Interdental cleaning or interproximal cleaning is part of oral hygiene where the aim is to clean the areas in between the teeth, otherwise known as the proximal surfaces of teeth. This is to remove the dental plaque in areas a toothbrush cannot reach. The ultimate goal of interproximal cleaning is to prevent the development of interproximal caries and periodontal disease. The combined use of tooth brushing, and mechanical and manual interdental cleaning devices has been proven to reduce the prevalence of caries and periodontal diseases.

Floss 

Floss is one of the most commonly used interdental cleaners. It is traditionally made of waxed nylon wrapped up in a plastic box. Since dental floss is able to remove some inter-proximal plaque, frequent regular dental flossing will reduce inter-proximal caries and periodontal disease risks. Results of a high level of evidence meta-analysis recently found that floss may not be the most effective method for interdental cleaning, contrary to common belief at the time.
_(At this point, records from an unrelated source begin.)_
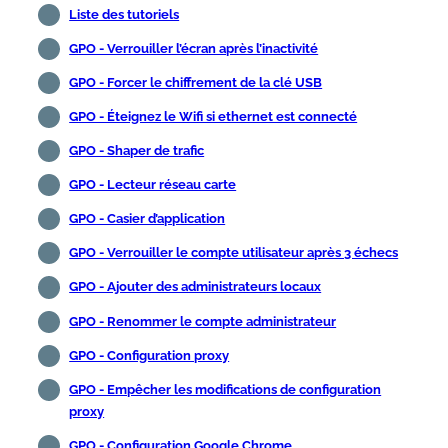
Liste des tutoriels
GPO - Verrouiller l’écran après l’inactivité
GPO - Forcer le chiffrement de la clé USB
GPO - Éteignez le Wifi si ethernet est connecté
GPO - Shaper de trafic
GPO - Lecteur réseau carte
GPO - Casier d’application
GPO - Verrouiller le compte utilisateur après 3 échecs
GPO - Ajouter des administrateurs locaux
GPO - Renommer le compte administrateur
GPO - Configuration proxy
GPO - Empêcher les modifications de configuration
proxy
GPO - Configuration Google Chrome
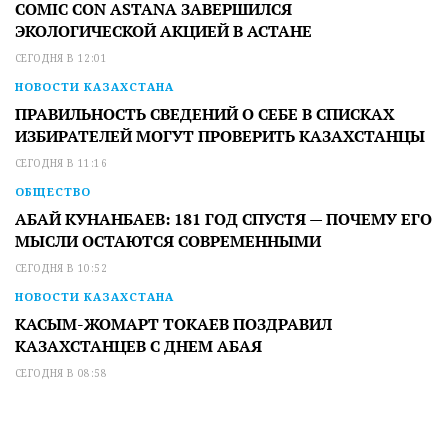
COMIC CON ASTANA ЗАВЕРШИЛСЯ
ЭКОЛОГИЧЕСКОЙ АКЦИЕЙ В АСТАНЕ
СЕГОДНЯ В 12:01
НОВОСТИ КАЗАХСТАНА
ПРАВИЛЬНОСТЬ СВЕДЕНИЙ О СЕБЕ В СПИСКАХ
ИЗБИРАТЕЛЕЙ МОГУТ ПРОВЕРИТЬ КАЗАХСТАНЦЫ
СЕГОДНЯ В 11:16
ОБЩЕСТВО
АБАЙ КУНАНБАЕВ: 181 ГОД СПУСТЯ — ПОЧЕМУ ЕГО
МЫСЛИ ОСТАЮТСЯ СОВРЕМЕННЫМИ
СЕГОДНЯ В 10:52
НОВОСТИ КАЗАХСТАНА
КАСЫМ-ЖОМАРТ ТОКАЕВ ПОЗДРАВИЛ
КАЗАХСТАНЦЕВ С ДНЕМ АБАЯ
СЕГОДНЯ В 08:58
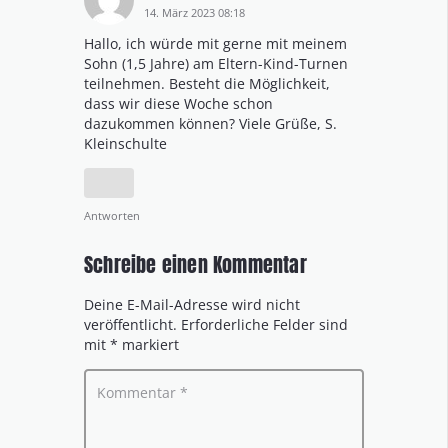
14. März 2023 08:18
Hallo, ich würde mit gerne mit meinem
Sohn (1,5 Jahre) am Eltern-Kind-Turnen
teilnehmen. Besteht die Möglichkeit,
dass wir diese Woche schon
dazukommen können? Viele Grüße, S.
Kleinschulte
Antworten
Schreibe einen Kommentar
Deine E-Mail-Adresse wird nicht
veröffentlicht.
Erforderliche Felder sind
mit
*
markiert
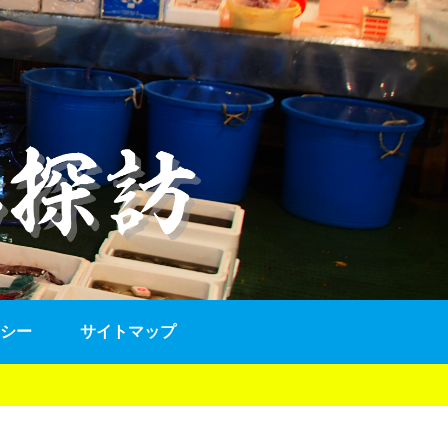
シー
サイトマップ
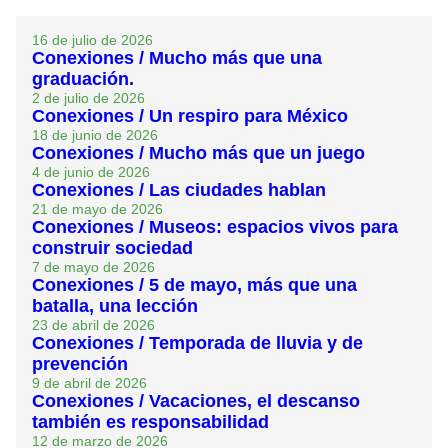
16 de julio de 2026
Conexiones / Mucho más que una
graduación.
2 de julio de 2026
Conexiones / Un respiro para México
18 de junio de 2026
Conexiones / Mucho más que un juego
4 de junio de 2026
Conexiones / Las ciudades hablan
21 de mayo de 2026
Conexiones / Museos: espacios vivos para
construir sociedad
7 de mayo de 2026
Conexiones / 5 de mayo, más que una
batalla, una lección
23 de abril de 2026
Conexiones / Temporada de lluvia y de
prevención
9 de abril de 2026
Conexiones / Vacaciones, el descanso
también es responsabilidad
12 de marzo de 2026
Especially for individuals lacking dexterity or compliance, waterjet irrigators and interdental brushes were found to be significantly more effective than flossing.

Interdental brush 

Interdental brushes commonly consist of a central metal wire core with soft nylon filaments twisted around and are available in various sizes to correspond to different spaces between teeth. Certain factors such as material, geometry and size of the brush can be chosen to optimize the efficiency and effectiveness:

 Material: metal wire may be sensitive to certain patients thereby rubber might be preferred. 
 Geometry: Straight interdental brushes are considered more effective compared to angled  interproximal plaque removal. 
 Size:  This varies depending on the space between individual teeth. Failure to use an appropriate size may account for the lack of efficiency of interdental cleaning aid.

Oral irrigator 

Oral Irrigators (also called water flossers) are common mechanical tools used for interdental cleaning. It uses a combination of pulsation and pressure facilitated by water or air to remove debris and bacteria both above and below the gums. When used with tooth brushing, the use of oral irrigators reduces inflammation of the gums (gingivitis) by removing loosely adherent plaque. It is also beneficial for implant maintenance as there is less bleeding around implants when oral irrigators are used compared to dental floss.

Toothpick 

Toothpicks are thin sticks made from various materials that insert into interdental space for cleaning. Although there is a long history of use dating back to 1.8 million years ago, dentists generally recommend against their use due to a perceived danger of causing mechanical damage to gum, enamel, and tooth roots.